### [RECORDS]
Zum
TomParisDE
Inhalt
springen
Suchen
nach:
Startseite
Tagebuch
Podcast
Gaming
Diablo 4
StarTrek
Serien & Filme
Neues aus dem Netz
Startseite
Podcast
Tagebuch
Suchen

### [WORK REQUIRED]
An exact retyping of every line in the records is needed.

### [EXERCISE RESULT]
Zum
TomParisDE
Inhalt
springen
Suchen
nach:
Startseite
Tagebuch
Podcast
Gaming
Diablo 4
StarTrek
Serien & Filme
Neues aus dem Netz
Startseite
Podcast
Tagebuch
Suchen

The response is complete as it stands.